Narendra Modi cutouts at the public rally in Ahmedabad, India. Atul Loke / Getty Images
Even among opponents, it was widely believed that though the Bharatiya Janata Party (BJP) would remain India’s single largest party, even perhaps by a large margin, after the country’s elections, it would definitely fall short of a majority. Few would have dared to predict the eventual outcome. Topping its single majority tally of 282 out of 543 Lok Sabha seats in 2014, the BJP has now breached the three hundred mark while its vote share has jumped from 31 percent to 38.

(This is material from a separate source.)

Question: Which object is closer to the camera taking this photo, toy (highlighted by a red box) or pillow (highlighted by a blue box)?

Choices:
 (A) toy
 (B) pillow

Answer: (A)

The reasons for that earlier prediction seemed well founded. In the three previous general elections the single most important factor determining election outcomes was the state of the economy. In 2004 its failures brought down the BJP-led coalition government; in 2009 better performance returned the coalition government led by the Indian National Congress (INC) to power; and in 2014 its deficiencies, allied with Modi’s central campaign slogan of “development for all,” secured for the first time after thirty years, a single party majority for the winning party — this time the BJP which, with pre-poll allies gathered under the National Democratic Alliance (NDA), has formed the government.
This time the economic situation was a mess. Widespread agrarian distress provoked major farmer mobilizations, joblessness (particularly for younger newer entrants into the job market) reached new peaks, and accelerating inequalities of income and wealth created stronger comparative dissatisfactions. And in the Hindi heartland region of North and Central India where the BJP has been most strongly entrenched, in the late 2018 provincial assembly elections held in the three such states of Madhya Pradesh, Rajasthan, and Chattisgarh, BJP administrations were replaced by Congress governments. Surely this was a sign of a shift away from the BJP to the Congress and other regional formations?